MATERIAL TO PROCESS: Begin

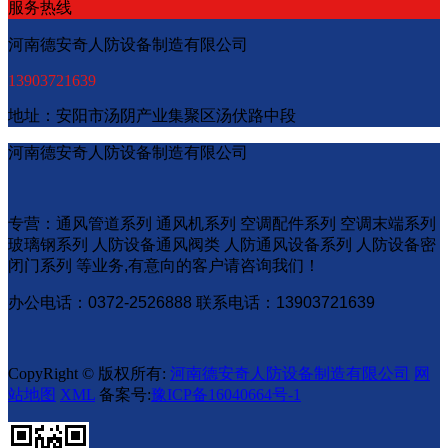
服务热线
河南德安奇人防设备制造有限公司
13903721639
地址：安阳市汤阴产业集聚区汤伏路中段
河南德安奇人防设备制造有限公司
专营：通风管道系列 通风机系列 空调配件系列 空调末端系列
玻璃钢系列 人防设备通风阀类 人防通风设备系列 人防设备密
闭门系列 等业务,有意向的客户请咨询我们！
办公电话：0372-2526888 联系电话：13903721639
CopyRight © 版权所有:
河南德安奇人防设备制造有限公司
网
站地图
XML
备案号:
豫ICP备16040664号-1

MATERIAL TO PROCESS: End
MATERIAL TO PROCESS: Begin

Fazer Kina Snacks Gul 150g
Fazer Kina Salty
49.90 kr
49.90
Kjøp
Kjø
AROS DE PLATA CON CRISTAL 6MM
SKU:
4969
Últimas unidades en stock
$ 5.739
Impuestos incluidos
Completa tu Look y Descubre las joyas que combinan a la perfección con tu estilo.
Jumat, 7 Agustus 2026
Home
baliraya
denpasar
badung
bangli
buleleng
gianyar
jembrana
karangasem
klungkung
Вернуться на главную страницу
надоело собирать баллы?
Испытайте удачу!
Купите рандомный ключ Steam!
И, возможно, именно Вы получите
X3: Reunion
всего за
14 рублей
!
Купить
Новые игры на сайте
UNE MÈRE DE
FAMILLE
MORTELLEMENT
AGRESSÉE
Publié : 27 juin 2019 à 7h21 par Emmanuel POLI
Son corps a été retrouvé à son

MATERIAL TO PROCESS: End

* [EXERCISE GOAL]: The range runs from the line above containing "AROS DE PLATA CON CRISTAL 6MM" to the line containing "Son corps a été retrouvé à son", inclusive. Restate those lines word for word and no others.

* [WORKED SOLUTION]:
AROS DE PLATA CON CRISTAL 6MM
SKU:
4969
Últimas unidades en stock
$ 5.739
Impuestos incluidos
Completa tu Look y Descubre las joyas que combinan a la perfección con tu estilo.
Jumat, 7 Agustus 2026
Home
baliraya
denpasar
badung
bangli
buleleng
gianyar
jembrana
karangasem
klungkung
Вернуться на главную страницу
надоело собирать баллы?
Испытайте удачу!
Купите рандомный ключ Steam!
И, возможно, именно Вы получите
X3: Reunion
всего за
14 рублей
!
Купить
Новые игры на сайте
UNE MÈRE DE
FAMILLE
MORTELLEMENT
AGRESSÉE
Publié : 27 juin 2019 à 7h21 par Emmanuel POLI
Son corps a été retrouvé à son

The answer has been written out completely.